■ **Work instructions**
Look through the material below and report every line that includes "penawaran".

========================================

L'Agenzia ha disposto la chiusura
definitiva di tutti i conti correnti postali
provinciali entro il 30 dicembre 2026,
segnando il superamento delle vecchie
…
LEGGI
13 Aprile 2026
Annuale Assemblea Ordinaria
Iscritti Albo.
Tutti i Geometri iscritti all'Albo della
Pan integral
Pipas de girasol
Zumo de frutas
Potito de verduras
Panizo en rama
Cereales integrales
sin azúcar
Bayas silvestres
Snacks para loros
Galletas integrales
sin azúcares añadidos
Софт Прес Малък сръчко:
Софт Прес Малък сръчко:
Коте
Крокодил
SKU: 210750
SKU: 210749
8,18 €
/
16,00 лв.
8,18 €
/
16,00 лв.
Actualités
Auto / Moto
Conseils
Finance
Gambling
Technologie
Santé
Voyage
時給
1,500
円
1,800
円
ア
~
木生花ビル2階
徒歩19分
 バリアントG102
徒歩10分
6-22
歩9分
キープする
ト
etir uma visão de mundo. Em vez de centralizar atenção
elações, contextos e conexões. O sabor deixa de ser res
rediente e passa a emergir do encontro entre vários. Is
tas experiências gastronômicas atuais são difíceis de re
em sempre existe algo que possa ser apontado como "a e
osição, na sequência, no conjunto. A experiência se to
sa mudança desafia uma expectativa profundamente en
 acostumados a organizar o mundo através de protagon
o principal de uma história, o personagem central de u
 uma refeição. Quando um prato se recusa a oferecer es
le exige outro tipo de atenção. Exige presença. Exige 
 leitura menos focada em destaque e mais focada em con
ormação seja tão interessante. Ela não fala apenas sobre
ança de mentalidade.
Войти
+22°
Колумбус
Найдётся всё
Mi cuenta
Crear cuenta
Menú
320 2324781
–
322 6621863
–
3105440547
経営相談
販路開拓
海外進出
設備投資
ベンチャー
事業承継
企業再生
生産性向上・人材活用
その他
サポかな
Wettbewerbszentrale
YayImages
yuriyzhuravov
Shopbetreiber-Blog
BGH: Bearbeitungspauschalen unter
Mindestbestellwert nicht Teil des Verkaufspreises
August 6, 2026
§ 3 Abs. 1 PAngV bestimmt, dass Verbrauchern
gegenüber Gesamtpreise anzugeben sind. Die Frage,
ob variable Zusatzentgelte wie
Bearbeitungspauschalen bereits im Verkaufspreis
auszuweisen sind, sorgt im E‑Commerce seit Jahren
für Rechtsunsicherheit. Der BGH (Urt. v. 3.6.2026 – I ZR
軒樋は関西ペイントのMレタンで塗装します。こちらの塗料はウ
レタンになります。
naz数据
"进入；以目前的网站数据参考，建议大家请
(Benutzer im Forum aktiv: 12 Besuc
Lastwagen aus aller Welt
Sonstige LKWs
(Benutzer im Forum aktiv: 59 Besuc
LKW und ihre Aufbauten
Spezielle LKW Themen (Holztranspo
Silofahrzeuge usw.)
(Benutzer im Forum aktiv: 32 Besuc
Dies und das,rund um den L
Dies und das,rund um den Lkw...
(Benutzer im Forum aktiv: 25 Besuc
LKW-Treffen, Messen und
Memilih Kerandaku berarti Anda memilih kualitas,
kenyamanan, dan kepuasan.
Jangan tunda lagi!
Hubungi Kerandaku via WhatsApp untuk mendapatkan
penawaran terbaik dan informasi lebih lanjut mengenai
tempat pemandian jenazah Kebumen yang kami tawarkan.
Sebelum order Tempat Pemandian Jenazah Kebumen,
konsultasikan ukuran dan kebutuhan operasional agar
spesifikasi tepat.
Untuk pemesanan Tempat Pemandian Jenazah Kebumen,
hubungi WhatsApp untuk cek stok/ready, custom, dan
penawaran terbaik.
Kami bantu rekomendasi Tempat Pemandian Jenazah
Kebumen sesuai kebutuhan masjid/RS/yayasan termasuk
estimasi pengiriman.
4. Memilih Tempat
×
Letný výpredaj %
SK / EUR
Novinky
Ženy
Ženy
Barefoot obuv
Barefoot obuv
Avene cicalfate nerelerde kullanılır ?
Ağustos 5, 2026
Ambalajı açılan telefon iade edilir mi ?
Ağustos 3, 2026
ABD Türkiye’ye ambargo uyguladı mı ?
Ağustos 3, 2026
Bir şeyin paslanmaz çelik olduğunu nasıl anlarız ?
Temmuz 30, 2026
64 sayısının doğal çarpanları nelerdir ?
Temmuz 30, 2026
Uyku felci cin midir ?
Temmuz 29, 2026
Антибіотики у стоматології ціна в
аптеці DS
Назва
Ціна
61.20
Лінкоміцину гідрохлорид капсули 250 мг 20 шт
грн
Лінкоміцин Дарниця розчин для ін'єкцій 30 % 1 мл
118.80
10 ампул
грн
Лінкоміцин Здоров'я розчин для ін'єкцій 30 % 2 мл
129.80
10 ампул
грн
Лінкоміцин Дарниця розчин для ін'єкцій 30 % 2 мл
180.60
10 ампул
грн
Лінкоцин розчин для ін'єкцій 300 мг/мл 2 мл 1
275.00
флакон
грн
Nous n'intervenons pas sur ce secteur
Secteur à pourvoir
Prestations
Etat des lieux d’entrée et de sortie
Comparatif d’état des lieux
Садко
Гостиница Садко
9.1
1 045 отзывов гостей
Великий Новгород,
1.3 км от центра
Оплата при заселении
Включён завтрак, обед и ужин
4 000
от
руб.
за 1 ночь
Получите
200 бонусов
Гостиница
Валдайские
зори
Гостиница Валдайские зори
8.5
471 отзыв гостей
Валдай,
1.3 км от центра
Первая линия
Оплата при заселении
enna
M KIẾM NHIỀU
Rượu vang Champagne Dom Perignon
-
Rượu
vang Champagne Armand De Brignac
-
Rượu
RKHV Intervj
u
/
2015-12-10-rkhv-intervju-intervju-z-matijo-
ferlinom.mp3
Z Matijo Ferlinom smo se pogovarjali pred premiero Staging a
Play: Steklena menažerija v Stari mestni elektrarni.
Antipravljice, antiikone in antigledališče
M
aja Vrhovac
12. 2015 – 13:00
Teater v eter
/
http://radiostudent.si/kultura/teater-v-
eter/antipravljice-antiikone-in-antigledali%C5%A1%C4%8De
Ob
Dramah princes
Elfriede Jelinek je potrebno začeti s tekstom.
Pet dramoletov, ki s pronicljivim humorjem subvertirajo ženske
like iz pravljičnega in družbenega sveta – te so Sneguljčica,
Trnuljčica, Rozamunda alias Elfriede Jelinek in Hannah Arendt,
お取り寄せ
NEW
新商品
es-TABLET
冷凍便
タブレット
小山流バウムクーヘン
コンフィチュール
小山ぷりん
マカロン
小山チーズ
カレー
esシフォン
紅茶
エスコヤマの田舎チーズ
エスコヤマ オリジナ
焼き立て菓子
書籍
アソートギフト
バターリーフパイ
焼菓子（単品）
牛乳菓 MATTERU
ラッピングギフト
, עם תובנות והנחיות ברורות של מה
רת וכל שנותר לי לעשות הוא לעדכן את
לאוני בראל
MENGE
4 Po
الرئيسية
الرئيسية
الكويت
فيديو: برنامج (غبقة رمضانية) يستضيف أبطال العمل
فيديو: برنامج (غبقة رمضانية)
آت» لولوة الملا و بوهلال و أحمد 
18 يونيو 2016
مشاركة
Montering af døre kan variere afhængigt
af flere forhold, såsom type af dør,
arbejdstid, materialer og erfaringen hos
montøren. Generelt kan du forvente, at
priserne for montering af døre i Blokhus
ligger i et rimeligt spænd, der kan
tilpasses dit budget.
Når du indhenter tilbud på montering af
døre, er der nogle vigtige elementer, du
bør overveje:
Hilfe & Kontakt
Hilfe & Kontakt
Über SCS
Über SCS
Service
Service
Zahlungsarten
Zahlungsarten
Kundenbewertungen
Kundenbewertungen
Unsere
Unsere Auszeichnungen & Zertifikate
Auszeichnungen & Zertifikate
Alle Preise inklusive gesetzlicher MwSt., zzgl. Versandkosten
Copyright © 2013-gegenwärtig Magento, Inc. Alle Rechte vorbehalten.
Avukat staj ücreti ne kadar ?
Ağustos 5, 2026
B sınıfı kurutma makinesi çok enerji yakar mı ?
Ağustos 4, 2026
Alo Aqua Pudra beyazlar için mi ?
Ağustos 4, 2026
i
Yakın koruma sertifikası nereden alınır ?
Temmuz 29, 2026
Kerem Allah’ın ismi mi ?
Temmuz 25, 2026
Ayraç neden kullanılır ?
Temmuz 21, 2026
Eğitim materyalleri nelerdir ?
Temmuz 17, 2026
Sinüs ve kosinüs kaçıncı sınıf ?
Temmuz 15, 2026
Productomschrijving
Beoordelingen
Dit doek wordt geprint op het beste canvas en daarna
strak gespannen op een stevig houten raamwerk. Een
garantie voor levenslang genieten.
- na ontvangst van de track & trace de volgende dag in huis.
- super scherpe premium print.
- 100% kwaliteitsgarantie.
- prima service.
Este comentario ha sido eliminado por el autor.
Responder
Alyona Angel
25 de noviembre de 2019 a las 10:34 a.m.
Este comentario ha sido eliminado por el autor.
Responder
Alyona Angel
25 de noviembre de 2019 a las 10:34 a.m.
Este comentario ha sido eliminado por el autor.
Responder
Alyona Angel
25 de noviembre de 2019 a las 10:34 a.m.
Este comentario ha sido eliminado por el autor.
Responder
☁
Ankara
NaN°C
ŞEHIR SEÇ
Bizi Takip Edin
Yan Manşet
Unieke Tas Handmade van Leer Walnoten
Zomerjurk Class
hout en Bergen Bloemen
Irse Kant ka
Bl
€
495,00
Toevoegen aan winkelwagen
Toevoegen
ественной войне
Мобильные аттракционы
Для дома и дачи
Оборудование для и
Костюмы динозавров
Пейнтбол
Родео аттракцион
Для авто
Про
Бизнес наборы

========================================

■ **Answer to the exercise**
penawaran terbaik dan informasi lebih lanjut mengenai
penawaran terbaik.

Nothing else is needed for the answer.